OVER 1/2 of US housholds have lost some income since March.
OVER 1/3 expect to lose more in the next 30 days.
Jobs have been furloughed, businesses closed, hours reduced and salaries cut. While the health emergency and lockdown were the biggest direct cause of unemployment, there were secondary effects, too. Pandemic-induced layoffs were responsible for 11.6 million job losses. A further 6.9 million are due to the unavailability of child care, which is why Trump wants to force children back to school and risk their lives and the lives of their families – it's making him look bad when they stay safe at home.

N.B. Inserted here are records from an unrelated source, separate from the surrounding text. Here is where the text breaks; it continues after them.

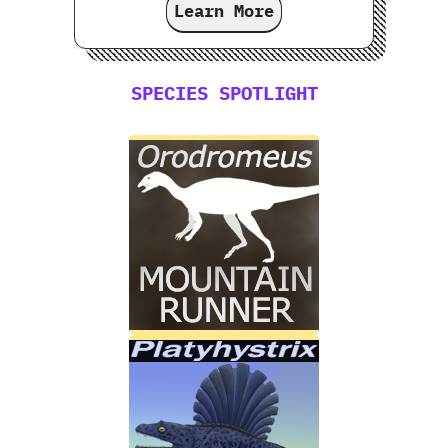
Learn More
SPECIES SPOTLIGHT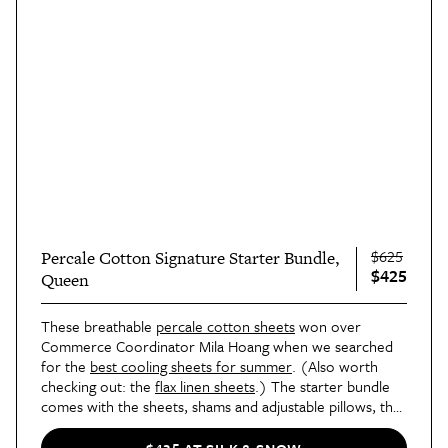
$625
Percale Cotton Signature Starter Bundle,
$425
Queen
These breathable 
percale cotton sheets
 won over 
Commerce Coordinator Mila Hoang when we searched 
for the 
best cooling sheets for summer
. (Also worth 
checking out: the 
flax linen sheets
.) The starter bundle 
comes with the sheets, shams and adjustable pillows, the 
down alternative duvet shown above, a duvet cover, 
and
a mattress protector.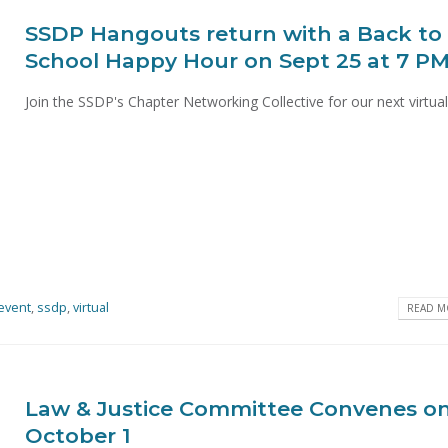
SSDP Hangouts return with a Back to
School Happy Hour on Sept 25 at 7 P
Join the SSDP's Chapter Networking Collective for our next virtual.
event
,
ssdp
,
virtual
READ MO
Law & Justice Committee Convenes o
October 1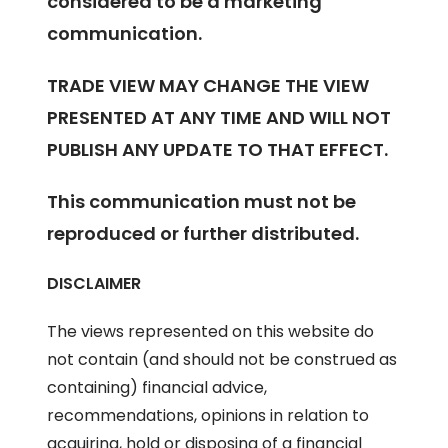
considered to be a marketing
communication.
TRADE VIEW MAY CHANGE THE VIEW
PRESENTED AT ANY TIME AND WILL NOT
PUBLISH ANY UPDATE TO THAT EFFECT.
This communication must not be
reproduced or further distributed.
DISCLAIMER
The views represented on this website do
not contain (and should not be construed as
containing) financial advice,
recommendations, opinions in relation to
acquiring, hold or disposing of a financial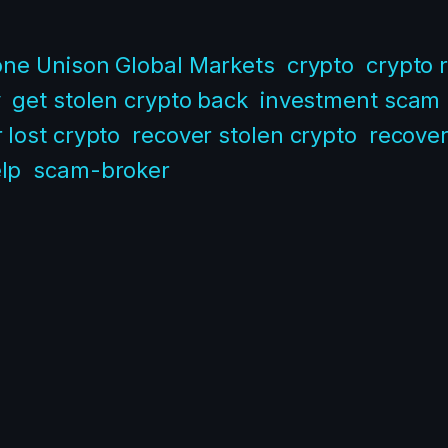
one Unison Global Markets
crypto
crypto 
y
get stolen crypto back
investment scam
 lost crypto
recover stolen crypto
recove
lp
scam-broker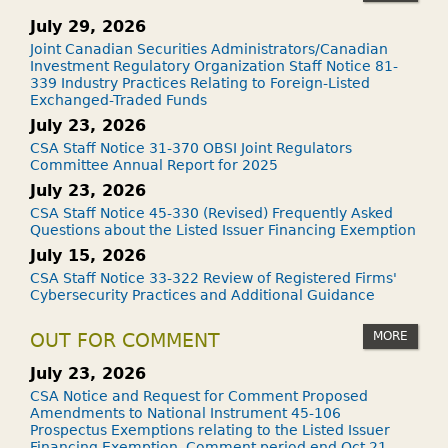
July 29, 2026
Joint Canadian Securities Administrators/Canadian
Investment Regulatory Organization Staff Notice 81-
339 Industry Practices Relating to Foreign-Listed
Exchanged-Traded Funds
July 23, 2026
CSA Staff Notice 31-370 OBSI Joint Regulators
Committee Annual Report for 2025
July 23, 2026
CSA Staff Notice 45-330 (Revised) Frequently Asked
Questions about the Listed Issuer Financing Exemption
July 15, 2026
CSA Staff Notice 33-322 Review of Registered Firms'
Cybersecurity Practices and Additional Guidance
MORE
OUT FOR COMMENT
July 23, 2026
CSA Notice and Request for Comment Proposed
Amendments to National Instrument 45-106
Prospectus Exemptions relating to the Listed Issuer
Financing Exemption. Comment period end Oct 21,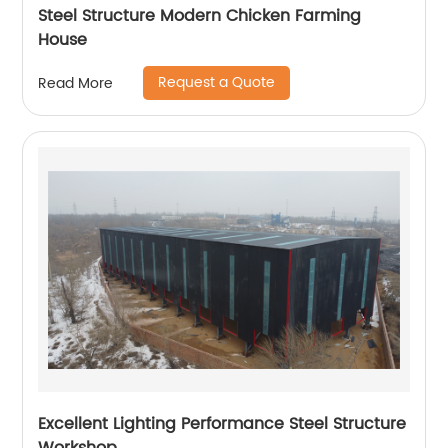
Steel Structure Modern Chicken Farming
House
Request a Quote
Read More
Excellent Lighting Performance Steel Structure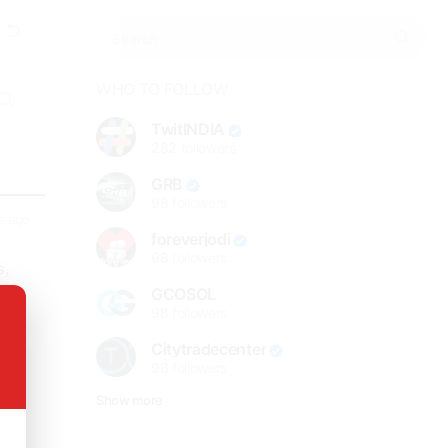
WHO TO FOLLOW
TwitINDIA
282
followers
GRB
98
followers
s ago
foreverjodi
98
followers
s,
with
GCOSOL
ble
98
followers
Citytradecenter
98
followers
Show more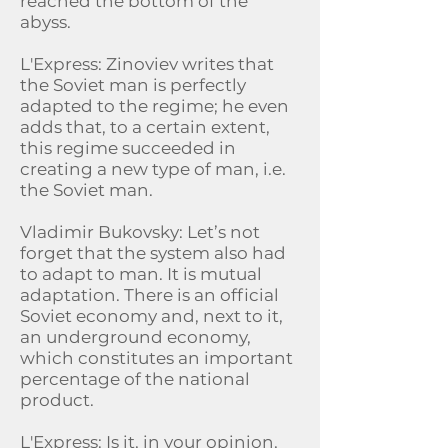
reached the bottom of the
abyss.
L'Express: Zinoviev writes that
the Soviet man is perfectly
adapted to the regime; he even
adds that, to a certain extent,
this regime succeeded in
creating a new type of man, i.e.
the Soviet man.
Vladimir Bukovsky: Let’s not
forget that the system also had
to adapt to man. It is mutual
adaptation. There is an official
Soviet economy and, next to it,
an underground economy,
which constitutes an important
percentage of the national
product.
L'Express: Is it, in your opinion,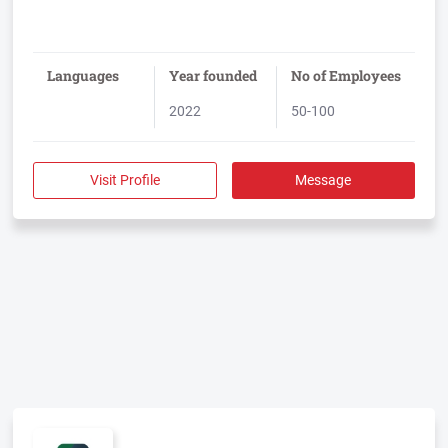
Languages
Year founded
No of Employees
2022
50-100
Visit Profile
Message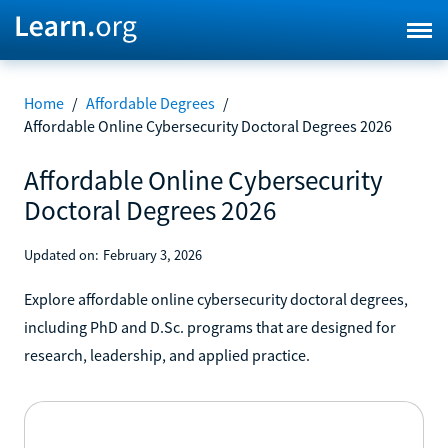
Home
/
Affordable Degrees
/
Affordable Online Cybersecurity Doctoral Degrees 2026
Affordable Online Cybersecurity
Doctoral Degrees 2026
Updated on:
February 3, 2026
Explore affordable online cybersecurity doctoral degrees,
including PhD and D.Sc. programs that are designed for
research, leadership, and applied practice.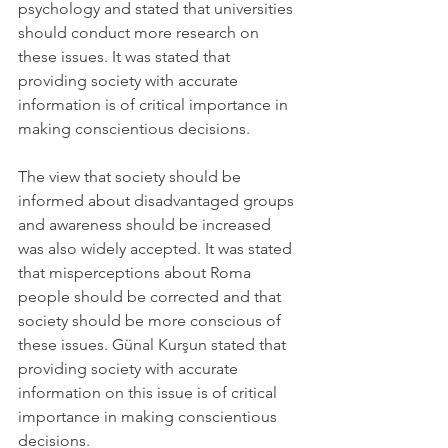
psychology and stated that universities 
should conduct more research on 
these issues. It was stated that 
providing society with accurate 
information is of critical importance in 
making conscientious decisions.
The view that society should be 
informed about disadvantaged groups 
and awareness should be increased 
was also widely accepted. It was stated 
that misperceptions about Roma 
people should be corrected and that 
society should be more conscious of 
these issues. Günal Kurşun stated that 
providing society with accurate 
information on this issue is of critical 
importance in making conscientious 
decisions.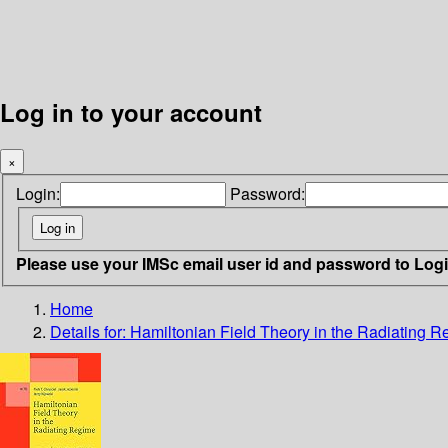
Log in to your account
×
Login:
Password:
Please use your IMSc email user id and password to Log
Home
Details for:
Hamiltonian Field Theory in the Radiating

The survey recorded how a public health crisis turned into a food crisis, as the responses showed that millions sometimes or often didn’t have enough to eat. That number rose to 23.8M for the week ending July 24, an increase of almost six million since the first week of May. At the same time, after a near-total shutdown of restaurants early in the crisis, Americans – especially those with higher incomes – have gradually been getting back into the habit of dining out. Still, spending remains far below pre-pandemic levels.
The Centers for Disease Control and Prevention, in a study conducted in May and June, found that more than 10% of adults seriously considered suicide — a figure that rose to more than one-quarter among 18-24 year-olds. It also found a jump in substance abuse, and said mental health outcomes were worse among racial minorities, essential workers, and unpaid caregivers.
The Census Bureau’s survey, in addition to high levels of anxiety and depression, reported on problems with physical health, as well. It found that more than 70.9M adults did not get medical care that they needed, for a condition unrelated to Covid-19, between mid-June and mid-July.
While none of this seems to affect the stock market, you KNOW the market is wrong. Just walking down the street tells you the economy is in trouble as so many stores and restaurants you walk past are temporarily or permanently closed. And this is WITH the economy running on MASSIVE stimulus – MASSIVE is nowhere near a big enough word to describe the stimulus, actually, as it's been about one third of our GDP already in the first 8 months of this year with more on the way. Even so, market returns have been mixed.